[Start of section]

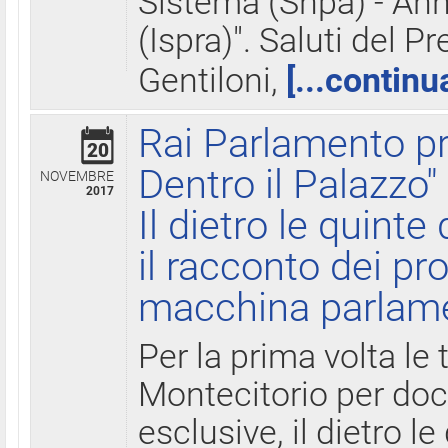
Sistema (Snpa) - Ann
(Ispra)". Saluti del P
Gentiloni,
[...continu
Rai Parlamento pr
20
Dentro il Palazzo"
NOVEMBRE
2017
Il dietro le quint
il racconto dei pro
macchina parlam
Per la prima volta le
Montecitorio per do
esclusive, il dietro le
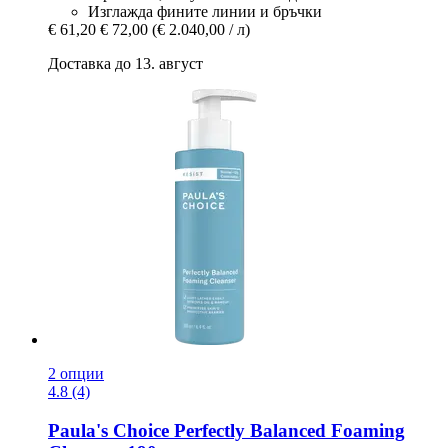
Изглажда фините линии и бръчки
€ 61,20
€ 72,00
(€ 2.040,00 / л)
Доставка до 13. август
2 опции
4.8 (4)
Paula's Choice
Perfectly Balanced Foaming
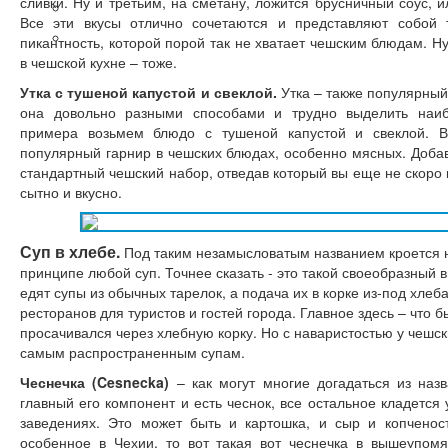
сливки. Ну и третьим, на сметану, ложится брусничный соус, 
Кратко о Чехии
Все эти вкусы отлично сочетаются и представляют собой
Авиабилеты
пикантность, которой порой так не хватает чешским блюдам. Ну,
в чешской кухне – тоже.
Утка с тушеной капустой и свеклой.
Утка – также популярный
она довольно разными способами и трудно выделить наиб
примера возьмем блюдо с тушеной капустой и свеклой. В
популярный гарнир в чешских блюдах, особенно мясных. Добав
стандартный чешский набор, отведав который вы еще не скоро в
сытно и вкусно.
Суп в хлебе.
Под таким незамысловатым названием кроется не
принципе любой суп. Точнее сказать - это такой своеобразный 
едят супы из обычных тарелок, а подача их в корке из-под хле
ресторанов для туристов и гостей города. Главное здесь – что 
просачивался через хлебную корку. Но с наваристостью у чешс
самым распространенным супам.
Чеснечка (Cesnecka)
– как могут многие догадаться из наз
главный его компонент и есть чеснок, все остальное кладется
заведениях. Это может быть и картошка, и сыр и копченост
особенное в Чехии, то вот такая вот чеснечка в вышеупомя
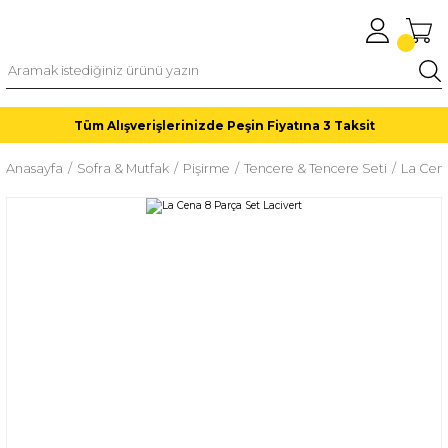
Tüm Alışverişlerinizde Peşin Fiyatına 3 Taksit
Anasayfa
Sofra & Mutfak
Pişirme
Tencere & Tencere Seti
La Cena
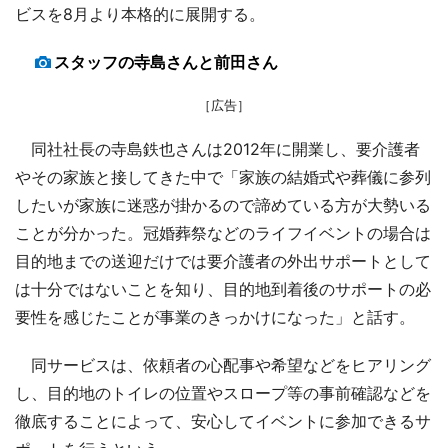
ビスを8月より本格的に展開する。
スタッフの寺島さんと前田さん
［広告］
同社社長の寺島鉄也さんは2012年に開業し、要介護者
やその家族と接してきた中で「家族の結婚式や葬儀に参列
したいが家族に迷惑が掛かるので諦めている方が大勢いる
ことが分かった。冠婚葬祭などのライフイベントの場合は
目的地までの送迎だけでは要介護者の外出サポートとして
は十分ではないことを知り、目的地到着後のサポートの必
要性を感じたことが事業のきっかけになった」と話す。
同サービスは、依頼者の心配事や希望などをヒアリング
し、目的地のトイレの位置やスロープ等の事前確認などを
徹底することによって、安心してイベントに参加できるサ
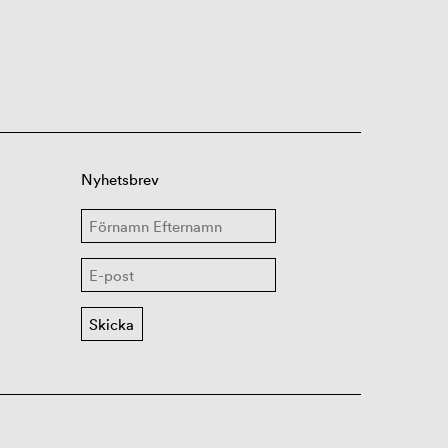
Nyhetsbrev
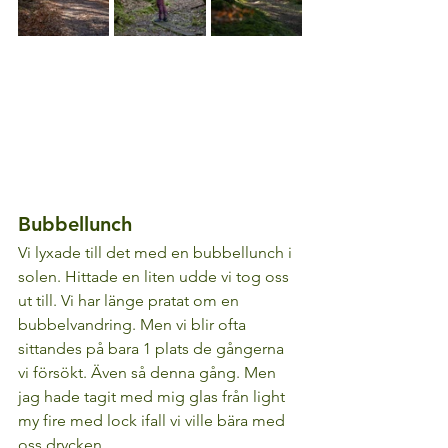
Bubbellunch
Vi lyxade till det med en bubbellunch i 
solen. Hittade en liten udde vi tog oss 
ut till. Vi har länge pratat om en 
bubbelvandring. Men vi blir ofta 
sittandes på bara 1 plats de gångerna 
vi försökt. Även så denna gång. Men 
jag hade tagit med mig glas från light 
my fire med lock ifall vi ville bära med 
oss drycken. 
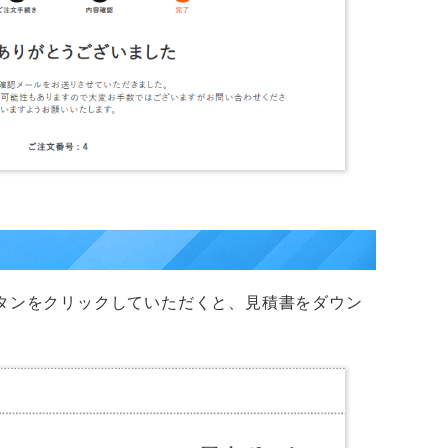
タンをクリックしていただくと、見積書をダウン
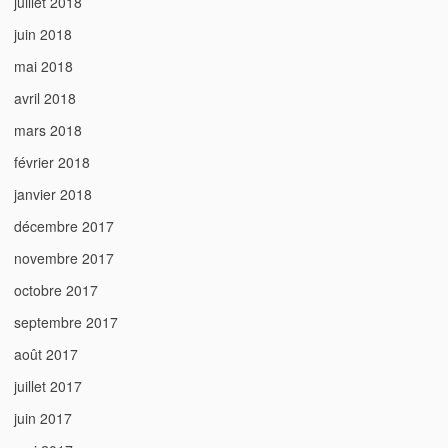
juillet 2018
juin 2018
mai 2018
avril 2018
mars 2018
février 2018
janvier 2018
décembre 2017
novembre 2017
octobre 2017
septembre 2017
août 2017
juillet 2017
juin 2017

[End of section]

GOAL OF THE EXERCISE >> Which lines contain "капустой"? Copy each of them from the listing.

SOLVED PROBLEM >>
Утка с тушеной капустой и свеклой.
примера возьмем блюдо с тушеной капустой и свеклой. В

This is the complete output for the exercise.